M. Jean-Yves Leconte, rapporteur. - Un demandeur d'asile est un migrant qui dépose une demande d'asile ; le réfugié politique est celui qui bénéficie d'une protection internationale. Le million de personnes entrées l'an dernier dans l'Union européenne ne relèvent pas toutes de ces catégories : en 2015, l'Allemagne a enregistré 440 000 demandes d'asile ; la Hongrie, 174 000 ; la Suède, 156 000 ; l'Autriche, 85 000 ; l'Italie, 83 200 et la France, plus de 70 000. Le taux d'acceptation varie de 25 % à 55 % selon les pays, qui reçoivent il est vrai des populations d'origines différentes. Précisons que le chiffre pour la Hongrie est surévalué : la Hongrie a fermé sa frontière quand l'Allemagne a commencé à appliquer les règles de Dublin aux personnes ayant déjà demandé l'asile en Hongrie. Du coup, nombre de migrants ont été enregistrés deux fois.
L'asile est un des droits essentiels de l'Union européenne. Il est inscrit dans la Convention relative au statut des réfugiés conclue à Genève le 28 juillet 1951, ainsi que dans la Charte des droits fondamentaux de l'Union européenne. En France, il correspond à une tradition encore plus ancienne.
L'article 33 de la Convention de Genève dispose qu'« aucun des États contractants n'expulsera ou ne refoulera, de quelque manière que ce soit, un réfugié sur les frontières des territoires où sa vie ou sa liberté serait menacée en raison de sa race, de sa religion, de sa nationalité, de son appartenance à un certain groupe social ou de ses opinions politiques. » Il est bon de le rappeler.
La France a engagé, il y a un an, une réforme de l'asile, afin de transposer les directives « accueil » et « procédure », qui avaient fait l'objet de longues négociations. Pour autant, de grandes différences subsistent entre les États membres. Quelques grands principes ont été arrêtés : pas de refoulement collectif, droit à une étude individuelle et à un recours suspensif. Certes, l'analyse de la situation des personnes vulnérables est difficile à conduire dans les îles de la mer Égée. Le refoulement n'est possible que dans un pays tiers sûr. Forcer la Grèce à reconnaître la Turquie comme tel, alors que la Hongrie ne le fait pas, semble très audacieux.
Le droit au regroupement familial, faute d'être reconnu, se prend « les pieds » : des familles migrent par petits groupes, et l'on voit des femmes et des enfants risquer leur vie pour rejoindre l'homme déjà arrivé.

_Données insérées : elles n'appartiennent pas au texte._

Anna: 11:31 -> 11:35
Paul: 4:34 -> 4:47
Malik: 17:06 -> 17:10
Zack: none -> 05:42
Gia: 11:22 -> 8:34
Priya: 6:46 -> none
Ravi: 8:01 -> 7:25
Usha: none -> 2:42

Lorsque la Hongrie a fermé ses frontières, la route des Balkans a conduit les migrants à sortir de la zone Schengen, puis à y rentrer. Or la Macédoine et la Serbie n'avaient pas de système d'enregistrement coordonné au nôtre. Quant à l'enregistrement sur les îles grecques ! Seule la mise en place de hotspots assurera un enregistrement effectif des arrivées dans le système Eurodac. En pratique, la Grèce a cédé le contrôle de sa frontière à Frontex.

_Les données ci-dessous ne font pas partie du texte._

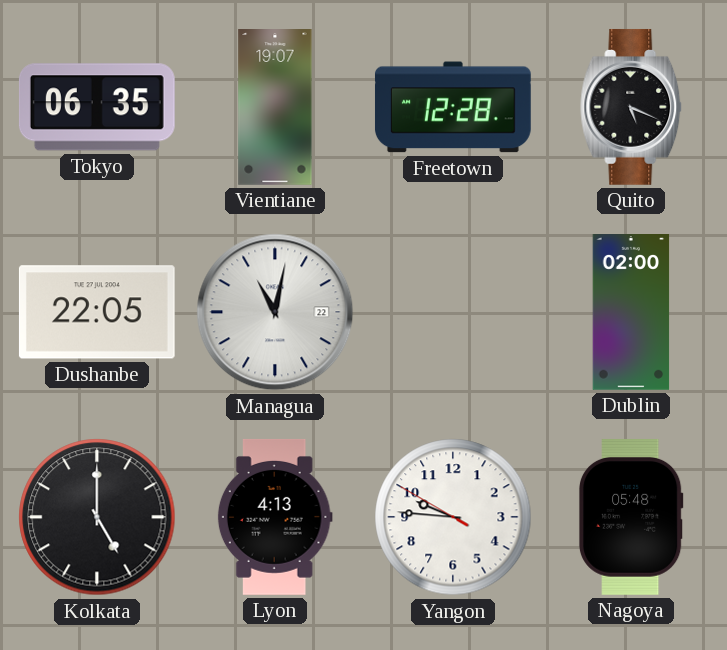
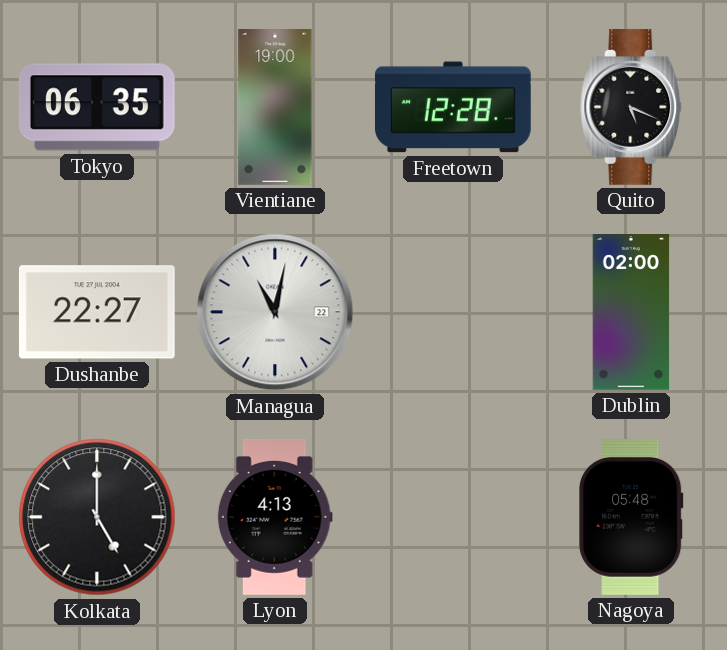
Vientiane: 19:07 -> 19:00
Dushanbe: 22:05 -> 22:27
Yangon: 9:45 -> none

Le principe de Schengen était que chaque État était responsable de sa frontière extérieure. Si un pays laissait entrer une personne, il lui incombait de traiter sa demande d'asile. Du coup, le Luxembourg et la Grèce se trouvent dans des situations identiques, alors qu'ils ne subissent pas les mêmes pressions. Sommes-nous capables d'assumer une souveraineté partagée sur la question ? Il s'agirait de porter en commun le traitement des demandes d'asile, et d'intervenir aux frontières si un État est défaillant.
Au sein des flux de migrants, de nombreuses personnes viennent pour des raisons économiques et ne sont pas des réfugiés. Cela inquiète, et il faut donc absolument établir des voies robustes et fiables permettant l'identification de chacun. Bien sûr, la pression est si importante que la route des Balkans sera sans doute remplacée par d'autres itinéraires : par l'Albanie, la Bulgarie et la Roumanie, voire l'Ukraine, et par la Libye et l'Italie.

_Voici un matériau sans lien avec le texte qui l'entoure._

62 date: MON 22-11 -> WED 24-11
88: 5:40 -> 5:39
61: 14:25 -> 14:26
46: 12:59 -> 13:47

Face à de tels défis, l'union fait la force. Notre espace de libre circulation doit être défendu non par principe, mais parce qu'il est efficace. Les démarches entreprises l'an dernier par certains États d'Europe centrale pour conclure des partenariats bilatéraux plutôt que renforcer Frontex ont affaibli l'Europe.
Une plus juste répartition des demandeurs d'asile entre États pose la question du droit des personnes accueillies à aller travailler dans un autre pays de l'Union. Cette liberté, à nos yeux, ne pourrait que bénéficier à leur bonne insertion économique. Une harmonisation des principes de la demande d'asile serait aussi souhaitable. Ne pourrait-on envisager d'harmoniser progressivement la jurisprudence de l'Europe en la matière ?
Pour empêcher des drames comme celui des 10 000 mineurs isolés, le regroupement familial doit être un droit. La relocalisation doit aussi être une option. N'imaginons pas que la fermeture de la frontière avec la Turquie résoudra le problème. Comme le Liban et la Jordanie, ce pays peut constituer un défi considérable pour l'Europe s'il est gagné par la déstabilisation. Tous les éléments de la proposition de résolution européenne me conviennent...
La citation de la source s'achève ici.